Liu Han didn’t quite know what safe meant, but she knew it meant he’d won. “Who’s next?” she called, taking the ball from the disgruntled Chinese man.

“Wait!” he said angrily, then turned and played to the crowd: “You all saw that! The foreign devil cheated me!”

Fear coursed through Liu Han. She called Bobby Fiore yang kwei-tse-foreign devil-herself, but only to identify him. In the angry man’s mouth, it was a cry to turn an audience into a mob.

Before she could answer, Fiore spoke for himself in clumsy Chinese: “Not cheat. Not say let win. He quick, he win. He slooow.” He stretched the last word out in a way no native Chinese would have used, but one insultingly effective.

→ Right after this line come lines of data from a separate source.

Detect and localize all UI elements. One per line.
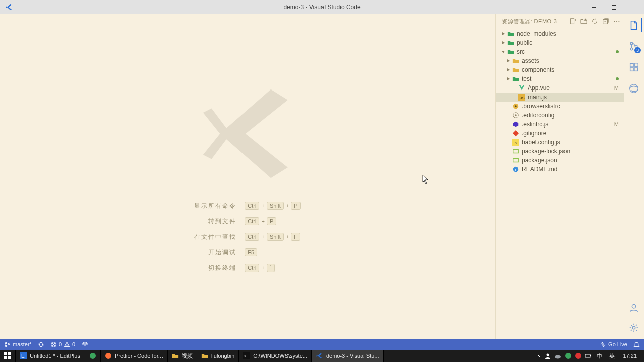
tree-item-label: .gitignore xyxy=(522,130,619,137)
folder-icon xyxy=(172,352,179,359)
svg-point-54 xyxy=(547,354,549,356)
start-button[interactable] xyxy=(0,350,16,362)
sync-status[interactable] xyxy=(38,341,44,348)
new-file-icon[interactable] xyxy=(569,17,577,25)
taskbar-item[interactable]: EUntitled1 * - EditPlus xyxy=(16,350,85,362)
file--editorconfig[interactable]: .editorconfig xyxy=(496,111,624,120)
git-dot-icon xyxy=(616,50,619,53)
eslint-icon xyxy=(512,120,520,128)
explorer-activity-icon[interactable] xyxy=(626,17,642,33)
twisty-icon[interactable] xyxy=(505,76,512,81)
svg-rect-28 xyxy=(630,68,633,71)
folder-node-modules[interactable]: node_modules xyxy=(496,29,624,38)
source-control-activity-icon[interactable]: 3 xyxy=(626,38,642,54)
svg-rect-59 xyxy=(590,355,591,356)
folder-assets[interactable]: assets xyxy=(496,56,624,65)
svg-point-32 xyxy=(632,305,635,308)
tray-battery-icon[interactable] xyxy=(585,352,592,359)
edge-tools-activity-icon[interactable] xyxy=(626,80,642,97)
problems-status[interactable]: 0 0 xyxy=(50,341,75,348)
folder-src[interactable]: src xyxy=(496,47,624,56)
close-button[interactable] xyxy=(624,0,644,14)
tree-item-label: App.vue xyxy=(528,84,612,92)
twisty-icon[interactable] xyxy=(500,49,507,54)
notifications-status[interactable] xyxy=(633,341,640,348)
tree-item-label: components xyxy=(522,66,619,73)
file-app-vue[interactable]: App.vueM xyxy=(496,83,624,93)
ime-indicator-2[interactable]: 英 xyxy=(607,352,617,360)
account-activity-icon[interactable] xyxy=(626,300,642,316)
git-dot-icon xyxy=(616,77,619,80)
more-icon[interactable] xyxy=(613,17,621,25)
file-tree[interactable]: node_modulespublicsrcassetscomponentstes… xyxy=(496,28,624,339)
port-status[interactable] xyxy=(82,341,88,348)
tray-record-icon[interactable] xyxy=(575,352,582,359)
git-branch-status[interactable]: master* xyxy=(4,341,32,348)
taskbar-item-label: liulongbin xyxy=(211,353,234,359)
twisty-icon[interactable] xyxy=(500,40,507,45)
tray-green-icon[interactable] xyxy=(565,352,572,359)
file-babel-config-js[interactable]: bbabel.config.js xyxy=(496,138,624,147)
warning-count: 0 xyxy=(72,341,75,347)
system-tray[interactable]: 中 英 17:21 xyxy=(534,352,644,360)
vscode-logo-icon xyxy=(4,3,13,12)
tree-item-label: test xyxy=(522,75,616,82)
file-readme-md[interactable]: iREADME.md xyxy=(496,165,624,174)
svg-point-56 xyxy=(565,353,571,359)
editplus-icon: E xyxy=(20,352,27,359)
new-folder-icon[interactable] xyxy=(580,17,588,25)
file-main-js[interactable]: JSmain.js xyxy=(496,93,624,102)
activity-bar: 3 xyxy=(624,14,644,339)
minimize-button[interactable] xyxy=(584,0,604,14)
taskbar-item[interactable] xyxy=(85,350,101,362)
twisty-icon[interactable] xyxy=(505,58,512,63)
folder-icon xyxy=(507,30,515,38)
tree-item-label: babel.config.js xyxy=(522,139,619,146)
svg-rect-58 xyxy=(585,354,590,357)
firefox-icon xyxy=(105,352,112,359)
tray-people-icon[interactable] xyxy=(544,352,551,359)
taskbar-item[interactable]: demo-3 - Visual Stu... xyxy=(312,350,384,362)
file--gitignore[interactable]: .gitignore xyxy=(496,129,624,138)
collapse-all-icon[interactable] xyxy=(602,17,610,25)
file--eslintrc-js[interactable]: .eslintrc.jsM xyxy=(496,120,624,129)
file-package-json[interactable]: package.json xyxy=(496,156,624,165)
svg-text:E: E xyxy=(21,353,25,359)
taskbar-item[interactable]: 视频 xyxy=(168,350,197,362)
svg-point-55 xyxy=(555,355,561,359)
settings-activity-icon[interactable] xyxy=(626,320,642,336)
tray-onedrive-icon[interactable] xyxy=(554,352,561,359)
folder-test[interactable]: test xyxy=(496,74,624,83)
folder-icon xyxy=(512,66,520,74)
folder-components[interactable]: components xyxy=(496,65,624,74)
taskbar-clock[interactable]: 17:21 xyxy=(620,353,640,359)
svg-point-11 xyxy=(614,21,615,22)
npm-icon xyxy=(512,156,520,164)
file--browserslistrc[interactable]: .browserslistrc xyxy=(496,102,624,111)
go-live-status[interactable]: Go Live xyxy=(600,341,627,348)
taskbar-item-label: Prettier - Code for... xyxy=(115,353,163,359)
folder-public[interactable]: public xyxy=(496,38,624,47)
twisty-icon[interactable] xyxy=(505,67,512,72)
tree-item-label: src xyxy=(517,48,616,55)
taskbar-item-label: C:\WINDOWS\syste... xyxy=(253,353,307,359)
twisty-icon[interactable] xyxy=(500,31,507,36)
ime-indicator-1[interactable]: 中 xyxy=(595,352,604,360)
extensions-activity-icon[interactable] xyxy=(626,59,642,75)
taskbar-item[interactable]: Prettier - Code for... xyxy=(101,350,168,362)
status-bar: master* 0 0 Go Live xyxy=(0,339,644,350)
tray-chevron-icon[interactable] xyxy=(534,352,541,359)
shortcut-label: 转到文件 xyxy=(194,217,236,226)
svg-point-43 xyxy=(602,343,604,345)
tree-item-label: .editorconfig xyxy=(522,112,619,119)
cmd-icon: >_ xyxy=(243,352,250,359)
maximize-button[interactable] xyxy=(604,0,624,14)
taskbar-item[interactable]: liulongbin xyxy=(197,350,239,362)
svg-point-25 xyxy=(630,48,633,50)
taskbar-item[interactable]: >_C:\WINDOWS\syste... xyxy=(239,350,312,362)
js-icon: JS xyxy=(518,93,526,101)
file-package-lock-json[interactable]: package-lock.json xyxy=(496,147,624,156)
refresh-icon[interactable] xyxy=(591,17,599,25)
folder-icon xyxy=(507,39,515,47)
svg-point-24 xyxy=(630,42,633,45)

“He’s right, Wu-you missed him by a li,” someone yelled from the crowd. The miss hadn’t really been a third of a mile, but it hadn’t been close, either.

“Here, give me the ball now,” someone else said. “I’ll put it on the foreign devil.” He said yang kwei-tse the same way Liu Han did, to name Bobby Fiore, not to revile him.

Liu Han pointed to the bowl. As Wu stamped away, the next player tossed in some paper money from Manchukuo. It wasn’t worth as much as silver, and Liu Han did not like it because of what Manchukuo’s Japanese puppet masters had done to China-and to her own family, just before the Lizards came. But the Japanese were still fighting hard against the Lizards, which gave them prestige they hadn’t had before. She let the bills lay, handed the man the ball.